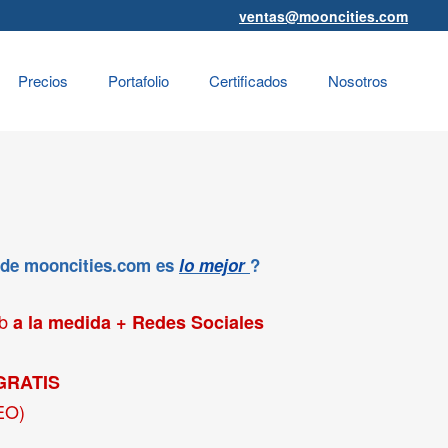
ventas@mooncities.com
Precios
Portafolio
Certificados
Nosotros
 de mooncities.com es
lo mejor
?
eb
a la medida + Redes Sociales
GRATIS
EO)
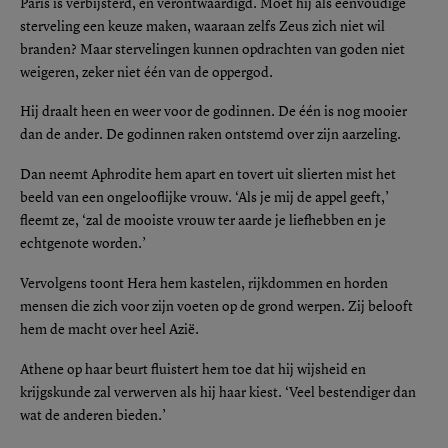
Paris is verbijsterd, én verontwaardigd. Moet hij als eenvoudige
sterveling een keuze maken, waaraan zelfs Zeus zich niet wil
branden? Maar stervelingen kunnen opdrachten van goden niet
weigeren, zeker niet één van de oppergod.
Hij draalt heen en weer voor de godinnen. De één is nog mooier
dan de ander. De godinnen raken ontstemd over zijn aarzeling.
Dan neemt Aphrodite hem apart en tovert uit slierten mist het
beeld van een ongelooflijke vrouw. ‘Als je mij de appel geeft,’
fleemt ze, ‘zal de mooiste vrouw ter aarde je liefhebben en je
echtgenote worden.’
Vervolgens toont Hera hem kastelen, rijkdommen en horden
mensen die zich voor zijn voeten op de grond werpen. Zij belooft
hem de macht over heel Azië.
Athene op haar beurt fluistert hem toe dat hij wijsheid en
krijgskunde zal verwerven als hij haar kiest. ‘Veel bestendiger dan
wat de anderen bieden.’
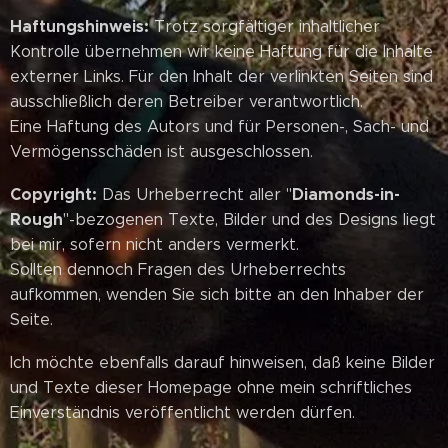
Haftungshinweis:
Trotz sorgfältiger inhaltlicher
Kontrolle übernehmen wir keine Haftung für die Inhalte
externer Links. Für den Inhalt der verlinkten Seiten sind
ausschließlich deren Betreiber verantwortlich.
Eine Haftung des Autors und für Personen-, Sach- und
Vermögensschäden ist ausgeschlossen.
Copyright:
Diamonds-in-
Das Urheberrecht aller "
Rough
"-bezogenen Texte, Bilder und des Designs liegt
bei mir, sofern nicht anders vermerkt.
Sollten dennoch Fragen des Urheberrechts
aufkommen, wenden Sie sich bitte an den Inhaber der
Seite.
Ich möchte ebenfalls darauf hinweisen, daß keine Bilder
und Texte dieser Homepage ohne mein schriftliches
Einverständnis veröffentlicht werden dürfen.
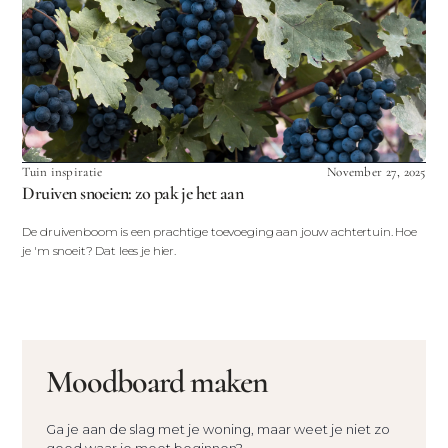
Tuin inspiratie
November 27, 2025
Druiven snoeien: zo pak je het aan
De druivenboom is een prachtige toevoeging aan jouw achtertuin. Hoe
je 'm snoeit? Dat lees je hier.
Moodboard maken
Ga je aan de slag met je woning, maar weet je niet zo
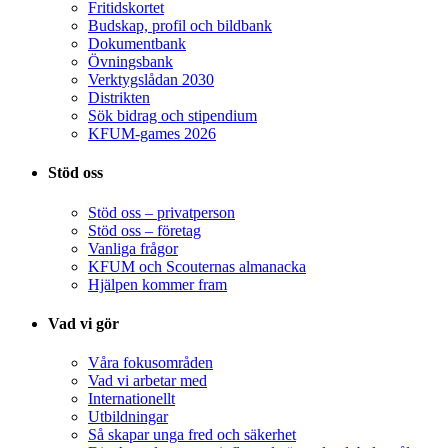
Fritidskortet
Budskap, profil och bildbank
Dokumentbank
Övningsbank
Verktygslådan 2030
Distrikten
Sök bidrag och stipendium
KFUM-games 2026
Stöd oss
Stöd oss – privatperson
Stöd oss – företag
Vanliga frågor
KFUM och Scouternas almanacka
Hjälpen kommer fram
Vad vi gör
Våra fokusområden
Vad vi arbetar med
Internationellt
Utbildningar
Så skapar unga fred och säkerhet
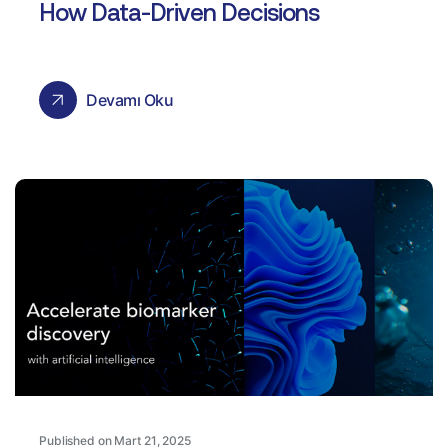
How Data-Driven Decisions
Devamı Oku
Published on Mart 21, 2025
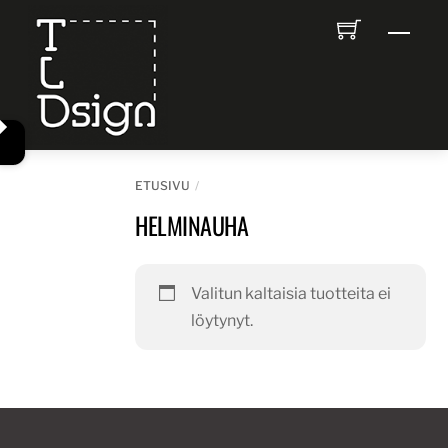
Skip
Men
to
content
ETUSIVU
HELMINAUHA
Valitun kaltaisia tuotteita ei
löytynyt.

▬▬▬▬▬▬

▸ **YOUR GOAL**: An exact copy of every line above is needed, without the images.

▸ **RESULT**:
ventas@mooncities.com
Precios
Portafolio
Certificados
Nosotros
 de mooncities.com es
lo mejor
?
eb
a la medida + Redes Sociales
GRATIS
EO)
Paris is verbijsterd, én verontwaardigd. Moet hij als eenvoudige
sterveling een keuze maken, waaraan zelfs Zeus zich niet wil
branden? Maar stervelingen kunnen opdrachten van goden niet
weigeren, zeker niet één van de oppergod.
Hij draalt heen en weer voor de godinnen. De één is nog mooier
dan de ander. De godinnen raken ontstemd over zijn aarzeling.
Dan neemt Aphrodite hem apart en tovert uit slierten mist het
beeld van een ongelooflijke vrouw. ‘Als je mij de appel geeft,’
fleemt ze, ‘zal de mooiste vrouw ter aarde je liefhebben en je
echtgenote worden.’
Vervolgens toont Hera hem kastelen, rijkdommen en horden
mensen die zich voor zijn voeten op de grond werpen. Zij belooft
hem de macht over heel Azië.
Athene op haar beurt fluistert hem toe dat hij wijsheid en
krijgskunde zal verwerven als hij haar kiest. ‘Veel bestendiger dan
wat de anderen bieden.’
Haftungshinweis:
Trotz sorgfältiger inhaltlicher
Kontrolle übernehmen wir keine Haftung für die Inhalte
externer Links. Für den Inhalt der verlinkten Seiten sind
ausschließlich deren Betreiber verantwortlich.
Eine Haftung des Autors und für Personen-, Sach- und
Vermögensschäden ist ausgeschlossen.
Copyright:
Diamonds-in-
Das Urheberrecht aller "
Rough
"-bezogenen Texte, Bilder und des Designs liegt
bei mir, sofern nicht anders vermerkt.
Sollten dennoch Fragen des Urheberrechts
aufkommen, wenden Sie sich bitte an den Inhaber der
Seite.
Ich möchte ebenfalls darauf hinweisen, daß keine Bilder
und Texte dieser Homepage ohne mein schriftliches
Einverständnis veröffentlicht werden dürfen.
Tuin inspiratie
November 27, 2025
Druiven snoeien: zo pak je het aan
De druivenboom is een prachtige toevoeging aan jouw achtertuin. Hoe
je 'm snoeit? Dat lees je hier.
Moodboard maken
Ga je aan de slag met je woning, maar weet je niet zo
Fritidskortet
Budskap, profil och bildbank
Dokumentbank
Övningsbank
Verktygslådan 2030
Distrikten
Sök bidrag och stipendium
KFUM-games 2026
Stöd oss
Stöd oss – privatperson
Stöd oss – företag
Vanliga frågor
KFUM och Scouternas almanacka
Hjälpen kommer fram
Vad vi gör
Våra fokusområden
Vad vi arbetar med
Internationellt
Utbildningar
Så skapar unga fred och säkerhet
How Data-Driven Decisions
Devamı Oku
Published on Mart 21, 2025
Skip
Men
to
content
ETUSIVU
HELMINAUHA
Valitun kaltaisia tuotteita ei
löytynyt.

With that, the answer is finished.